An Unpublished Manuscript of Three Ciceronian Philosophical Works

Dustin Heinen

University of Florida

            For half a century, a fifteenth century manuscript of Cicero, containing De Amicitia, De Senectute, and Paradoxa Stoicorum, has occupied a spot on the shelf of the Special Collections Room of the University of Florida’s Smathers Library (871.C7i.x).  It has received little attention since it arrived at the university in the mid-1950s.  The special collections department at University of Florida houses a number of early editions of Plato, Virgil, Apuleius and Valerius Flaccus, but this is the only classical manuscript in the collections.   In my paper, I will show how 871.C7i.x may be identified as an early fifteenth century product from Florence, Italy.  The manuscript contains three different hands, perhaps from insular scribes such as John Gunthorpe who traveled to Northern Italy to learn the Humanistic hand.  After the composition of the manuscript, nothing is known about its history until it was acquired in by E.H.W. Meyerstein, the former head of the manuscript collection at the British Museum.  Upon Meyerstein’s death in 1952, the manuscript was purchased for a mere fourteen dollars in a Sotheby’s auction.  University of Florida records do not mark any receipt of the manuscript, but it is noted in a 1962 inventory. 

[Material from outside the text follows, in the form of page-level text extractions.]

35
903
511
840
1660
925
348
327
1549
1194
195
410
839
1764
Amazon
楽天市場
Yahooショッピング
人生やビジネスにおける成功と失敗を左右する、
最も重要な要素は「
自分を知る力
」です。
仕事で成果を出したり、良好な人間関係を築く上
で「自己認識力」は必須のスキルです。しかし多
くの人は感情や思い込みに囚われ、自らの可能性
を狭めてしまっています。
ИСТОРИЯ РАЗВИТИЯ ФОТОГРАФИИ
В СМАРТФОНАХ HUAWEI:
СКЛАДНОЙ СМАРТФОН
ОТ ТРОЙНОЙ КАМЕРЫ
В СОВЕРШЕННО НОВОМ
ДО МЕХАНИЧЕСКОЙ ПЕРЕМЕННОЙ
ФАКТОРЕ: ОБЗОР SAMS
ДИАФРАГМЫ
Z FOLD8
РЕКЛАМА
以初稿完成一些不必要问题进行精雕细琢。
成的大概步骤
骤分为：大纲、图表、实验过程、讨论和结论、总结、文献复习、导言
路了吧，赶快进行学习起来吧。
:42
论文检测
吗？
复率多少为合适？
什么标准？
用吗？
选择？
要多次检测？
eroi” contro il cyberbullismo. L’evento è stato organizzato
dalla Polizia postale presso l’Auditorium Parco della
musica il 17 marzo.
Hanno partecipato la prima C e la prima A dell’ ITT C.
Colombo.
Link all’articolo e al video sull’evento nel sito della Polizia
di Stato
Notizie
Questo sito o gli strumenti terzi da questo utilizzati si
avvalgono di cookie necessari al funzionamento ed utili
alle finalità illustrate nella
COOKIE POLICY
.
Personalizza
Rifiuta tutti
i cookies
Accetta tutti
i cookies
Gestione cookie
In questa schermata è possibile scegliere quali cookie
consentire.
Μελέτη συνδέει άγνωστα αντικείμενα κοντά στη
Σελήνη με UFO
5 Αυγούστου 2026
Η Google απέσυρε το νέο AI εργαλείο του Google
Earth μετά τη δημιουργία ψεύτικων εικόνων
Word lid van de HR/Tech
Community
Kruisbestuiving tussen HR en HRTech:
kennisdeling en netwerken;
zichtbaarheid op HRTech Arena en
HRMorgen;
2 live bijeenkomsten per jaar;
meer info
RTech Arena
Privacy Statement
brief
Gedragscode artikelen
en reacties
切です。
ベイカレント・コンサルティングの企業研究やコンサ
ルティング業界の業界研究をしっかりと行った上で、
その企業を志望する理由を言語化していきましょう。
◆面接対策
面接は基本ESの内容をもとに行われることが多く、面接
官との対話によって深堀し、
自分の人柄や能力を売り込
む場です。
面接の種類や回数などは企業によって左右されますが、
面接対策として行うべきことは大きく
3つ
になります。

            By tracing the manuscript tradition of the three works contained in the manuscript, I will identify the major family to which the University of Florida’s copy belongs.  While the two dialogues are difficult to date due to extensive contamination, several of the readings in Paradoxa Stoicorum point to an archetype in the mid-fourteenth century, giving a terminus ante quem in the mid-fifteenth century.  An Furthermore, a listing of the Seven Sages of Greece between the two dialogues also identifies this work in a small family of coeval manuscripts produced in Northern Italy.  As I hope to show through this discussion of its palaeographical and textual aspects, the University of Florida manuscript contributes an interesting, and historically valuable piece to the puzzle of manuscripts containing Cicero’s philosophical treatises.